- **DESCRIPTION OF THE TASK**
Could you work out how many lines of the material below hold "Karlovy"? Only the number is needed.

- **TASK INPUTS**
───

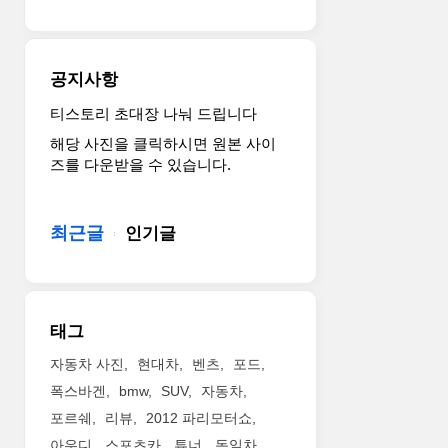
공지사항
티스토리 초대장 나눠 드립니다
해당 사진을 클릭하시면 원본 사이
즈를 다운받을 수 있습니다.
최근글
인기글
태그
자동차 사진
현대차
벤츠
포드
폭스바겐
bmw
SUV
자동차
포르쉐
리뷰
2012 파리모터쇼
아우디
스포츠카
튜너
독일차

───

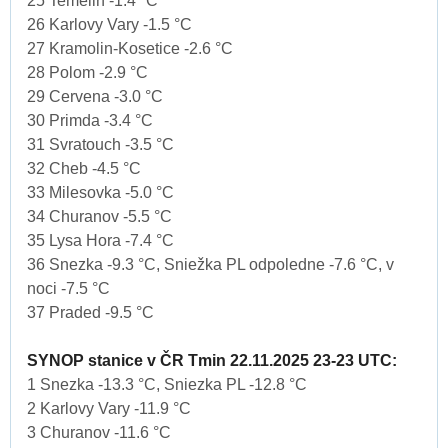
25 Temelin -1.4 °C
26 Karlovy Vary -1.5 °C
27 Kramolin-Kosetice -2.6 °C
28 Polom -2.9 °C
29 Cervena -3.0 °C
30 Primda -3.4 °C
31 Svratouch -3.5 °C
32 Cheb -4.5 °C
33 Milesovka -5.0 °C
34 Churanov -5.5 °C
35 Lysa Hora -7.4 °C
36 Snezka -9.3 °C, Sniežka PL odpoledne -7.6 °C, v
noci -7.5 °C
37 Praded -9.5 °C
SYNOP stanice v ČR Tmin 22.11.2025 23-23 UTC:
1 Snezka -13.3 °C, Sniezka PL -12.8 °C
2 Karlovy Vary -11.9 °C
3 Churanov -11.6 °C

───

- **REPLY**
2